Selain itu, Ronald juga mengimbau agar sekolah menyiapkan petugas yang selalu berjaga untuk mencegah atau membubarkan apabila terjadi kerumunan di area sekolah.

“Memang prokes di sekolah harus ketat, kita tentu tidak ingin sampai terjadi transmisi di sekolah. Kita sudah lelah dengan PJJ, jadi mau tidak mau, prokes ketat semacam ini harus kita turuti dan patuhi,” tandasnya.

Selanjutnya, untuk ruangan kelas, Ronald menyebut, agar meja bisa direnggangkan minimal sepanjang 1,5 meter antar siswa. Dan setiap anak diwajibkan tetap duduk di tempat yang sama.

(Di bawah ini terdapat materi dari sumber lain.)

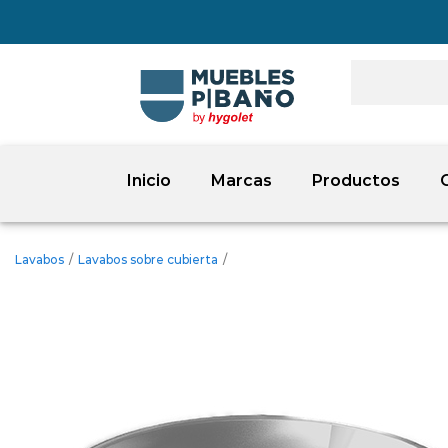
Inicio
Marcas
Productos
Lavabos
/
Lavabos sobre cubierta
/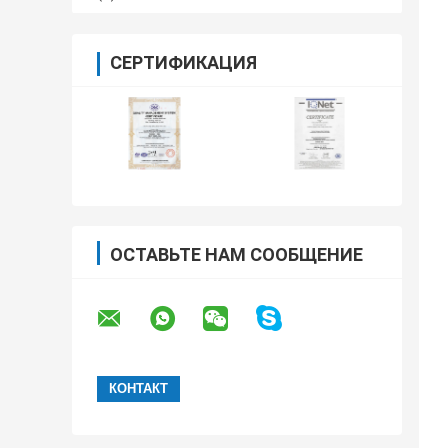
СЕРТИФИКАЦИЯ
ОСТАВЬТЕ НАМ СООБЩЕНИЕ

“Lalu jendela harus dalam keadaan terbuka agar sirkulasi udara lebih baik. Simpan semua kursi yang tidak digunakan di tempat lain, agar suasana menjadi longgar dan tidak pengap,” tukas Ronald.

Di forum yang sama, Grace Suryani yang juga bagian dari Tim Kawal Covid menambahkan, bahwa di masa pandemi seperti ini, sekolah yang melaksanakan PTM harus selalu dalam kondisi siaga Covid-19.

“Sekolah ini bukan hanya guru dan staf sekolah, tapi semua terlibat di sana, mulai dari orang tua, murid, vendor (petugas makanan), Puskesmas, serta RT dan RW,” ucapnya.

Grace menegaskan, bahwa semua stake holder itu memiliki tanggungjawab serta tugas yang sama untuk menciptakan sekolah siaga Covid-19.

“Ada tiga elemen sekolah siaga itu, pertama menciptakan interaksi rendah risiko, kemudian menjalin komunikasi yang baik dalam hal aturan, penegakan serta pelaporan. Terakhir menghadirkan infrastruktur protokol kesehatan yang lengkap dan memadai,” pungkas Grace.